Source records below:

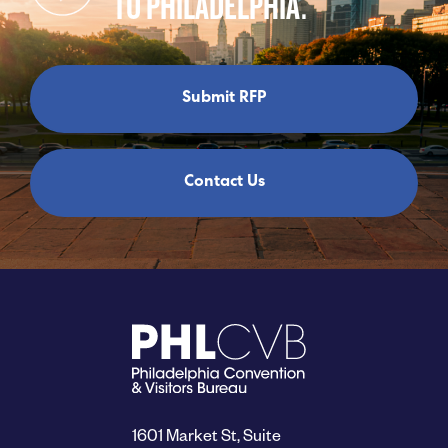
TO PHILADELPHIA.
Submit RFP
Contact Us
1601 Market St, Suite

End of Source records.
Source records below:

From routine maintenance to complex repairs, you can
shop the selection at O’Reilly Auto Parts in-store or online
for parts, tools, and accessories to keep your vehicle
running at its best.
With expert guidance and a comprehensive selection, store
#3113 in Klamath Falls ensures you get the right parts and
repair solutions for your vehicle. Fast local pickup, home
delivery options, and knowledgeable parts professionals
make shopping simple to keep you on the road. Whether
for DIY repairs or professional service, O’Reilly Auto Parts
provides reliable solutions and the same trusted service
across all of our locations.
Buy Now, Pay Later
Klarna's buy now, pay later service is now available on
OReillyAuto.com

End of Source records.

Exercise requirements:
Output only an exact transcription of the lines above from the one with "repair solutions for" up to and including the one with "OReillyAuto.com".

Solution below:
repair solutions for your vehicle. Fast local pickup, home
delivery options, and knowledgeable parts professionals
make shopping simple to keep you on the road. Whether
for DIY repairs or professional service, O’Reilly Auto Parts
provides reliable solutions and the same trusted service
across all of our locations.
Buy Now, Pay Later
Klarna's buy now, pay later service is now available on
OReillyAuto.com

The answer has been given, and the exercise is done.